The Stranger
Albert Camus
1942
10


I haven't written any literature criticism before, a part of me is scared to do so, as this is of course the last intellectual vanguard of art criticism, but 'The Stranger' is such a simple book in its artistic purity that I feel I can bring at least some justice to it. I don't read much academic literature, so I don't know if the Camusians or you know just generally French-modernism educated scholars will like what I have to say about what I assume is one of their foundational texts. I like this novel a lot, theoretically I think you can say it is more-or-less a perfect novel, or at least the perfect short novel. People say this about the Great Gatsby but the Great Gatsby has many flaws while The Stranger has none. The prose here is not written to stun, it is simply written in order to slowly explain a hypothetical situation. In this situation, a French man living in Algeria who struggles to show emotion at his own mother's funeral, finds himself, almost blindly, in a potential life or death beach encounter with an Arab man and sullenly chooses to kill. The entire first stage of this novel, a slow building-up of a modern everyday man through layered human relationships, leads up to this moment. After he shoots, kills, and shoots some more, he describes, more than any emotion or feeling, the unbearable presence of the sun on his face and body. Heatstroke, essentially. The key to enjoying the intellectual substance of 'The Stranger' is to understand that this random singular moment carries inside it the vast scope of human existence, or at least, is meant too. Everything we do and have done as humans on earth can be boiled down into that one scene. What Camus has done more than anything else is write a political novel that has nothing to do with actual politics.

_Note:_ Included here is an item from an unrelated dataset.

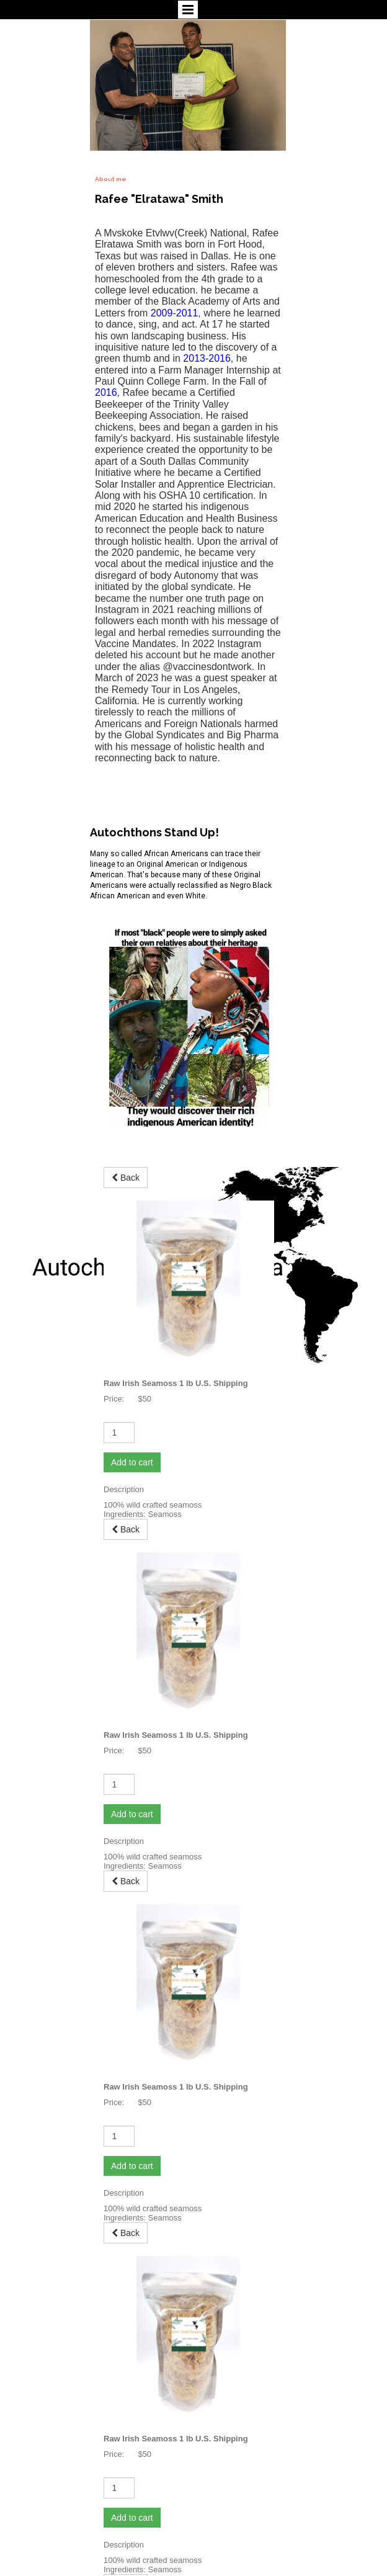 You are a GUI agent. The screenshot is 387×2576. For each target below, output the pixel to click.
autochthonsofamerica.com (53, 2538)
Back (126, 1200)
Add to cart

Actual politics are messy and corrupt, like the prosecuting attorney, and while political art usually means the art is left-leaning, The Stranger's politics have nothing to do with potential socio-economic structures, they have to do with how we come to judge other human beings based on the societal expectation for how they should act. Think of this novel's two parts as a before and after for the the awareness of the inescapability from our human social mechanism, or at least as a before and after for a theoretical human's first psychological interaction with the modern social system of punishment and retribution.